[Extracted page text data]
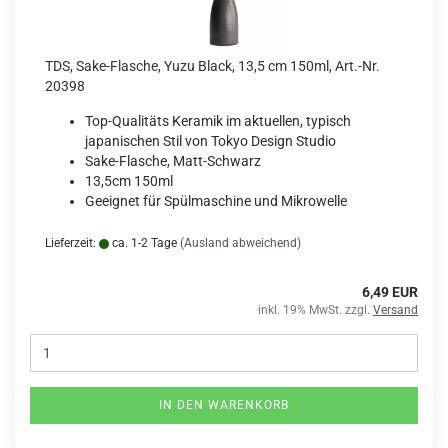
TDS, Sake-Flasche, Yuzu Black, 13,5 cm 150ml, Art.-Nr.
20398
Top-Qualitäts Keramik im aktuellen, typisch
japanischen Stil von Tokyo Design Studio
Sake-Flasche, Matt-Schwarz
13,5cm 150ml
Geeignet für Spülmaschine und Mikrowelle
Lieferzeit:
ca. 1-2 Tage
(Ausland abweichend)
6,49 EUR
inkl. 19% MwSt. zzgl.
Versand
IN DEN WARENKORB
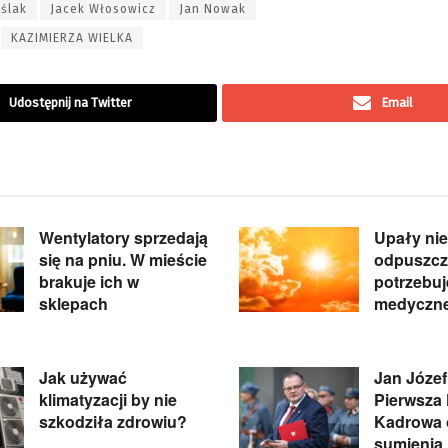
eślak
Jacek Włosowicz
Jan Nowak
KAZIMIERZA WIELKA
Udostępnij na Twitter
Email
Wentylatory sprzedają
Upały nie
się na pniu. W mieście
odpuszcz
brakuje ich w
potrzebu
sklepach
medyczne
Jak używać
Jan Józef
klimatyzacji by nie
Pierwsza
szkodziła zdrowiu?
Kadrowa 
sumienia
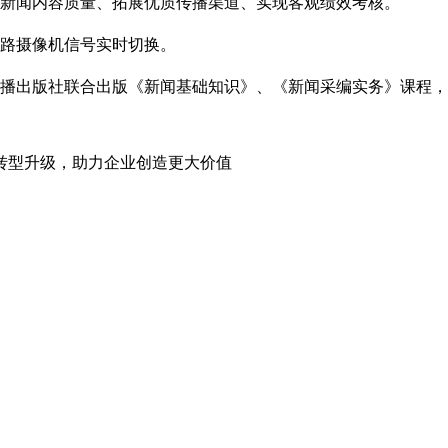
新闻内容质量、拓展优质传播渠道、实现客观绩效考核。
路摄像机信号实时切换。
播出版社联合出版《新闻基础知识》、《新闻采编实务》课程
转型升级，助力企业创造更大价值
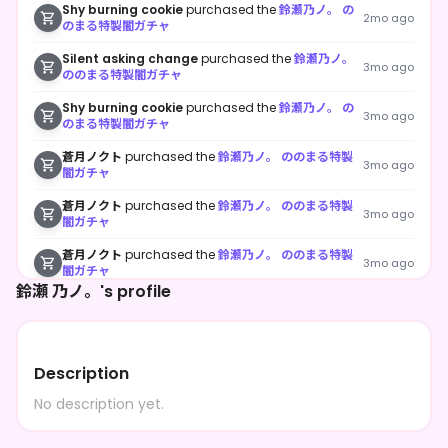
Shy burning cookie
purchased the
鈴瀬乃ノ。 の
2mo ago
のまる特製闇ガチャ
Silent asking change
purchased the
鈴瀬乃ノ。
3mo ago
ののまる特製闇ガチャ
Shy burning cookie
purchased the
鈴瀬乃ノ。 の
3mo ago
のまる特製闇ガチャ
蒼月ノクト
purchased the
鈴瀬乃ノ。 ののまる特製
3mo ago
闇ガチャ
蒼月ノクト
purchased the
鈴瀬乃ノ。 ののまる特製
3mo ago
闇ガチャ
蒼月ノクト
purchased the
鈴瀬乃ノ。 ののまる特製
3mo ago
闇ガチャ
鈴瀬 乃ノ。's profile
蒼月ノクト
purchased the
鈴瀬乃ノ。 ののまる特製
3mo ago
闇ガチャ
蒼月ノクト
purchased the
鈴瀬乃ノ。 ののまる特製
3mo ago
闇ガチャ
Description
蒼月ノクト
purchased the
鈴瀬乃ノ。 ののまる特製
No description yet.
3mo ago
闇ガチャ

What you will do:
Leave the pictures behind and repeat each entry exactly.

Answer box:
TDS, Sake-Flasche, Yuzu Black, 13,5 cm 150ml, Art.-Nr.
20398
Top-Qualitäts Keramik im aktuellen, typisch
japanischen Stil von Tokyo Design Studio
Sake-Flasche, Matt-Schwarz
13,5cm 150ml
Geeignet für Spülmaschine und Mikrowelle
Lieferzeit:
ca. 1-2 Tage
(Ausland abweichend)
6,49 EUR
inkl. 19% MwSt. zzgl.
Versand
IN DEN WARENKORB
eślak
Jacek Włosowicz
Jan Nowak
KAZIMIERZA WIELKA
Udostępnij na Twitter
Email
Wentylatory sprzedają
Upały nie
się na pniu. W mieście
odpuszcz
brakuje ich w
potrzebu
sklepach
medyczne
Jak używać
Jan Józef
klimatyzacji by nie
Pierwsza
szkodziła zdrowiu?
Kadrowa 
sumienia
新闻内容质量、拓展优质传播渠道、实现客观绩效考核。
路摄像机信号实时切换。
播出版社联合出版《新闻基础知识》、《新闻采编实务》课程
转型升级，助力企业创造更大价值
Shy burning cookie
purchased the
鈴瀬乃ノ。 の
2mo ago
のまる特製闇ガチャ
Silent asking change
purchased the
鈴瀬乃ノ。
3mo ago
ののまる特製闇ガチャ
Shy burning cookie
purchased the
鈴瀬乃ノ。 の
3mo ago
のまる特製闇ガチャ
蒼月ノクト
purchased the
鈴瀬乃ノ。 ののまる特製
3mo ago
闇ガチャ
蒼月ノクト
purchased the
鈴瀬乃ノ。 ののまる特製
3mo ago
闇ガチャ
蒼月ノクト
purchased the
鈴瀬乃ノ。 ののまる特製
3mo ago
闇ガチャ
鈴瀬 乃ノ。's profile
蒼月ノクト
purchased the
鈴瀬乃ノ。 ののまる特製
3mo ago
闇ガチャ
蒼月ノクト
purchased the
鈴瀬乃ノ。 ののまる特製
3mo ago
闇ガチャ
Description
蒼月ノクト
purchased the
鈴瀬乃ノ。 ののまる特製
No description yet.
3mo ago
闇ガチャ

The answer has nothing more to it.